2nd Data Conversations 4 May 2017 – Data Security and Confidentiality

The 2nd Data Conversations had the theme of Data Security and Confidentiality. More than 20 Lancaster researcher attended. It was nice to start with a slice of pizza and a brew.

Always nice to start an event with food!

As at the 1st Data Conversations we had five lightning talks. You can see the agenda below.

You can find a short summary of the event, the slides and some photos below.

Denes Csala – The sensor cloud around us: collecting, mining and visualizing the energy and building management data of the campus

Dr Denes Csala is a newly appointed lecturer in Energy Storage Systems Dynamics with Energy Lancaster.

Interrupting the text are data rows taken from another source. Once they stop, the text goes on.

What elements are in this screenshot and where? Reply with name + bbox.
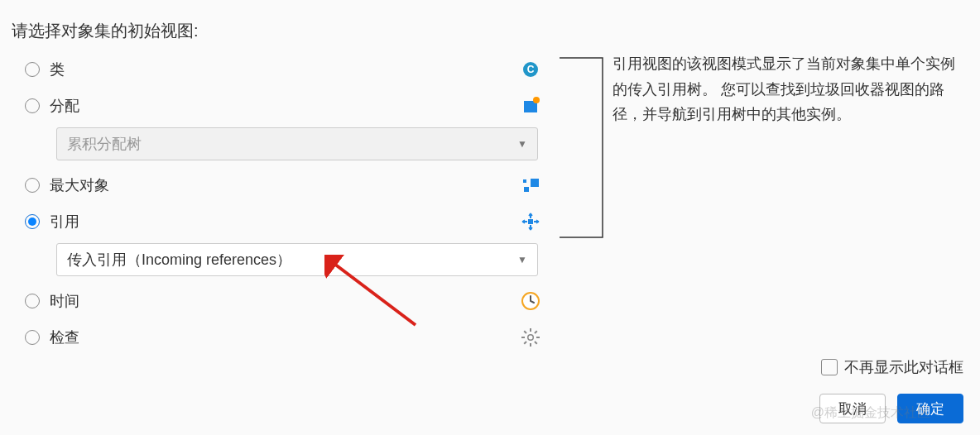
radio-icon (25, 330, 40, 345)
description-connector (560, 55, 605, 241)
radio-icon (25, 214, 40, 229)
svg-point-18 (529, 336, 533, 340)
option-allocation[interactable]: 分配 (25, 88, 542, 124)
do-not-show-label: 不再显示此对话框 (844, 357, 963, 377)
option-label: 分配 (50, 96, 521, 116)
svg-rect-7 (528, 219, 533, 224)
svg-rect-15 (524, 341, 527, 344)
chevron-down-icon: ▼ (517, 254, 527, 265)
class-icon: C (521, 60, 540, 79)
allocation-icon (521, 96, 540, 116)
radio-icon (25, 294, 40, 308)
radio-icon (25, 178, 40, 193)
checkbox-icon[interactable] (821, 359, 838, 375)
references-dropdown[interactable]: 传入引用（Incoming references） ▼ (56, 243, 538, 276)
option-label: 类 (50, 60, 521, 79)
svg-rect-17 (534, 341, 537, 344)
option-time[interactable]: 时间 (25, 283, 542, 319)
option-label: 引用 (50, 212, 521, 232)
svg-text:C: C (527, 64, 535, 75)
option-label: 最大对象 (50, 175, 521, 195)
svg-rect-6 (523, 179, 526, 183)
dropdown-text: 传入引用（Incoming references） (67, 250, 517, 270)
svg-rect-16 (524, 331, 527, 334)
option-biggest[interactable]: 最大对象 (25, 167, 542, 203)
option-inspect[interactable]: 检查 (25, 319, 542, 356)
prompt-title: 请选择对象集的初始视图: (12, 20, 199, 42)
references-icon (521, 212, 540, 232)
option-references[interactable]: 引用 (25, 203, 542, 240)
clock-icon (521, 291, 540, 311)
svg-rect-12 (521, 337, 525, 338)
biggest-objects-icon (521, 175, 540, 195)
view-options: 类 C 分配 累积分配树 ▼ 最大对象 引用 传入引用（Incoming ref… (25, 51, 542, 356)
radio-icon (25, 98, 40, 113)
option-label: 时间 (50, 291, 521, 311)
gear-icon (521, 327, 540, 347)
description-text: 引用视图的该视图模式显示了当前对象集中单个实例的传入引用树。 您可以查找到垃圾回… (612, 51, 960, 127)
allocation-dropdown: 累积分配树 ▼ (56, 127, 538, 160)
chevron-down-icon: ▼ (517, 138, 527, 150)
radio-icon (25, 62, 40, 77)
svg-rect-13 (536, 337, 540, 338)
option-label: 检查 (50, 327, 521, 347)
cancel-button[interactable]: 取消 (819, 394, 886, 423)
option-class[interactable]: 类 C (25, 51, 542, 88)
svg-rect-14 (534, 331, 537, 334)
dialog-footer: 取消 确定 (819, 394, 963, 423)
svg-rect-11 (530, 343, 531, 347)
ok-button[interactable]: 确定 (897, 394, 963, 423)
svg-point-3 (533, 97, 540, 103)
svg-rect-5 (524, 187, 529, 192)
svg-rect-10 (530, 328, 531, 332)
do-not-show-again[interactable]: 不再显示此对话框 (821, 357, 963, 377)
svg-rect-4 (531, 179, 539, 187)
dropdown-text: 累积分配树 (67, 134, 517, 154)
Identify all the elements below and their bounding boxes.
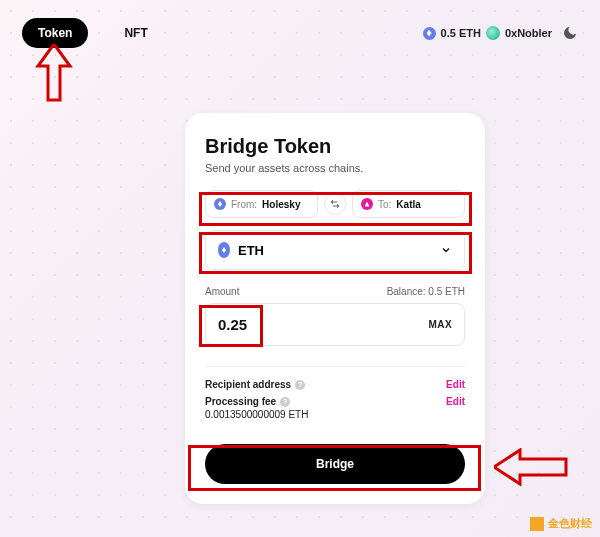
page-title: Bridge Token [205,135,465,158]
balance-amount: 0.5 ETH [441,27,481,39]
amount-input[interactable] [218,316,298,333]
ethereum-icon [423,27,436,40]
max-button[interactable]: MAX [429,319,452,330]
watermark: 金色财经 [530,516,592,531]
token-select[interactable]: ETH [205,230,465,270]
watermark-logo-icon [530,517,544,531]
token-symbol: ETH [238,243,264,258]
swap-chains-button[interactable] [324,193,346,215]
bridge-card: Bridge Token Send your assets across cha… [185,113,485,504]
divider [205,366,465,367]
fee-value: 0.0013500000009 ETH [205,409,465,420]
top-tabs: Token NFT [22,18,162,48]
to-chain-value: Katla [396,199,420,210]
wallet-balance[interactable]: 0.5 ETH 0xNobler [423,26,552,40]
account-name: 0xNobler [505,27,552,39]
page-subtitle: Send your assets across chains. [205,162,465,174]
edit-recipient-button[interactable]: Edit [446,379,465,390]
avatar [486,26,500,40]
bridge-button[interactable]: Bridge [205,444,465,484]
to-label: To: [378,199,391,210]
swap-icon [330,199,340,209]
ethereum-icon [218,242,230,258]
dark-mode-icon[interactable] [562,25,578,41]
from-label: From: [231,199,257,210]
edit-fee-button[interactable]: Edit [446,396,465,407]
tab-nft[interactable]: NFT [110,18,161,48]
tab-token[interactable]: Token [22,18,88,48]
help-icon[interactable]: ? [280,397,290,407]
ethereum-icon [214,198,226,210]
katla-icon [361,198,373,210]
from-chain-select[interactable]: From: Holesky [205,190,318,218]
chevron-down-icon [440,244,452,256]
amount-label: Amount [205,286,239,297]
balance-label: Balance: 0.5 ETH [387,286,465,297]
fee-label: Processing fee ? [205,396,290,407]
help-icon[interactable]: ? [295,380,305,390]
from-chain-value: Holesky [262,199,300,210]
to-chain-select[interactable]: To: Katla [352,190,465,218]
recipient-label: Recipient address ? [205,379,305,390]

There are 30,000 sensors on campus capturing all sorts of data about energy and energy consumption.  This has the potential for us to understand a huge amount about the way energy is managed and used but at the same time throws up the issue of managing extremely sensitive commercial and personal data.  Access to the data is strictly controlled but Energy Lancaster are very excited about the possibilities of what could be done with the data.

You can see an animated visualization of the campus energy metering system sensor data here:

Kopo Ramokapane – Could computing: When is Deletion Deletion

Kopo Ramokapane is a PhD student in the School of Computing and Communications. Kopo gave an overview about the growing importance of “the cloud”. But do we also see the implications that cloud computing has on security and privacy of our data?

Kopo reported that when you delete data in the cloud there is no way to be sure that all copies or all versions have been deleted from the cloud provider. This issue isn’t new but doesn’t get as much attention as it should be.  Because of the way Cloud storage operates it is almost impossible even for the service providers to be certain that all the data has been deleted.  Avoid storing confidential data in the Cloud and learn more about how the systems work! Lancaster University has a contract with cloud service Box which ensures that compliance issues are dealt with in relation to storage of confidential or sensitive data.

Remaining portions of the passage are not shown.